Reverting to an older OS is just rediculous in my opinion.

What possible reason would a person have to actually revert back? (aside from the obvious software incompatibilities that might occur)

arrogance. The same thing that pc religious people bag mac over :p

----------

Ho-hum.. :)

On July 19 I predicted that around 24% of all who installed Lion would shortly go back to Snow Leopard:
https://forums.macrumors.com/posts/12966726/

The poll indicates, at the time of writing this post, a percentage with just a few decimals above 24%. Told you ;)

you're a hero, what would we do without u
 
Are you running VM 3 or 4 on Lion?

Hello I am using 3.1.3 and t runs really nice, actually I think I like it more than parallels, that I used with SL. I only use windows (XP) for 3d modeling in rhino and it runs great!
 
If Apple would just fix Mission Control, I would be happy with Lion. At least give us the ability to arrange Spaces in Mission Control!
 
If Apple would just fix Mission Control, I would be happy with Lion. At least give us the ability to arrange Spaces in Mission Control!

On/Off buttons for certain things in mission control would fix everything;

on/off for spaces being shows at all (and hide the ugly grey border)
on/off for grouping open windows in a single application

fact is, rearranging shouldnt even be an on/off switch, it should just be there by default.
 
Back to SL for me. I've always been a bit apprehensive when it comes to upgrading ever since Tiger came out. From 10.1 -> .2 and -> .3 was easy - it was all new features and performance, and basically nothing taken away.

Tiger .4 concerned me given I had old hardware at the time, but I jumped straight on the bandwagon when I went Intel.

Leopard was a hard sell, I was concerned that the silly new 3D dock etc. would slow my system down (and I was right, but thankfully you can turn it 2D. Yus!).

Snow Leopard was about the easiest decision in the world, but I instantly regretted it because it ruined Expose for me by removing the relative sizings of windows, and moving the windows around too much.

Lion... well.
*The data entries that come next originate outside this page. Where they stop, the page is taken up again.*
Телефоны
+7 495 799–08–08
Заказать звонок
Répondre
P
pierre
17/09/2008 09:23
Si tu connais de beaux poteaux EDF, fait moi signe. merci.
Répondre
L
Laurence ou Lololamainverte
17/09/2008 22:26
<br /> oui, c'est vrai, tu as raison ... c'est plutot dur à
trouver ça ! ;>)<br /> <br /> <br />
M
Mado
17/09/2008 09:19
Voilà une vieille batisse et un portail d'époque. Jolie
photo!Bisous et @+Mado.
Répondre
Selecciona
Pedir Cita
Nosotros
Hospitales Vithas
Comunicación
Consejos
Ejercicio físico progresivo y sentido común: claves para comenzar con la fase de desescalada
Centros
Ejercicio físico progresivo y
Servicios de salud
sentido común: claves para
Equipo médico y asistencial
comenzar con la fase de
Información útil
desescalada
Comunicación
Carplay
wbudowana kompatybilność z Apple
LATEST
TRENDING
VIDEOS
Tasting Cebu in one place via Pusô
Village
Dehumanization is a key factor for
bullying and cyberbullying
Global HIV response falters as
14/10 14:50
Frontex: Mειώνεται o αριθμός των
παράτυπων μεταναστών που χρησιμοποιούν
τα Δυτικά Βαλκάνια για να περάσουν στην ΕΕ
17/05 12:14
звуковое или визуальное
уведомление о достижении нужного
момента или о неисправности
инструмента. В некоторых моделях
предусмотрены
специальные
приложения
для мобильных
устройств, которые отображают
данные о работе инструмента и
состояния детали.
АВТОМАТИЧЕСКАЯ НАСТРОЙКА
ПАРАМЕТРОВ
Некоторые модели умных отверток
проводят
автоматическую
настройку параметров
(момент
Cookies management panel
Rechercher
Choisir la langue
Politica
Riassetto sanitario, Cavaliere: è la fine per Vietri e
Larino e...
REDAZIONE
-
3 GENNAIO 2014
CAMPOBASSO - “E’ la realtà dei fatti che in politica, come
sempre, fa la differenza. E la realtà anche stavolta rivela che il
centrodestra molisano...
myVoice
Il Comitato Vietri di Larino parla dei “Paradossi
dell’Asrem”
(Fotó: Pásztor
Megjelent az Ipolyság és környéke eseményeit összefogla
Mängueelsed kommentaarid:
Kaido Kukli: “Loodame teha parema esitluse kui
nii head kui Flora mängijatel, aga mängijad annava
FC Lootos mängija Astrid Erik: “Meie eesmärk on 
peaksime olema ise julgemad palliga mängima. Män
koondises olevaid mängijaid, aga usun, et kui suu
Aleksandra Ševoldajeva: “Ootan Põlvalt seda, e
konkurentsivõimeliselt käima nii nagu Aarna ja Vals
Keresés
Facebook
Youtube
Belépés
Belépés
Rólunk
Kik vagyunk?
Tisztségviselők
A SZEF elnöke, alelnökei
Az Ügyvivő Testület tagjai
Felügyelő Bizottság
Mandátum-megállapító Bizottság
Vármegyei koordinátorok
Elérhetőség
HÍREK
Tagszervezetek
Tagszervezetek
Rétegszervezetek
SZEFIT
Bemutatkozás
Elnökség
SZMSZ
What a cluster****. If all you do with your Mac is use it in isolation for web browsing, mail, and the occasional video, go ahead. It's got some new eye candy (Mail, iCal, Launchpad, rubber band scrolling - yuck), and some features that dumb down some of the previously power-user features and make them more accessible (Mission Control).

But if you use your mac as a serious tool... well... Here's a list for you:
  • It's slower. (Post indexing, on both a Late 2008 Unibody 15" MBP, 2011 13" MBP)
  • The new gestures are disgusting. The thumb pinch is impossible, and the 2 finger swipe clashes with scrolling and doesn't work properly outside Safari.
  • Mission Control, while a good feature of its own accord, is not a replacement for Spaces and Expose. Why did Apple have to take these features away? What's wrong with having both Mission Control and the old Spaces/Expose? They don't seem mutually exclusive to me...
  • The new autosave document model might be "the way of the future", but when it comes to network devices and removable storage, YAY for holding on to billions of file handles and ****ing up my battery life, sleep routines, and general chi.
  • iCal peaked in 10.4. Ever since, it's been going downhill in terms of usability. This new leather feel is just another kick in the guts.
  • The multi-monitor issues. Display colour profiles not working on multimonitor systems, fullscreen apps not working on multimonitor systems, mission control being spastic on multimonitor systems... where's the quality control?!
  • There have been numerous issues with regards to upgrading from old installs. While it's always a bit of a hot topic, it's just another thorn in the side.
  • Safari 5.1 has serious issues. Memory leaks galore leaving me with no available RAM and causing my system to swap like a mofo. Extremely uncool.
  • Finder. Oh dear. "All my files" has no place on the system of anyone who knows what a file is, and this new grouped inline coverflow view is both tacky (like Coverflow itself), and extremely slow.
  • Finder's sidebar is now even less useful. Compare and contrast to Windows 7. Sigh.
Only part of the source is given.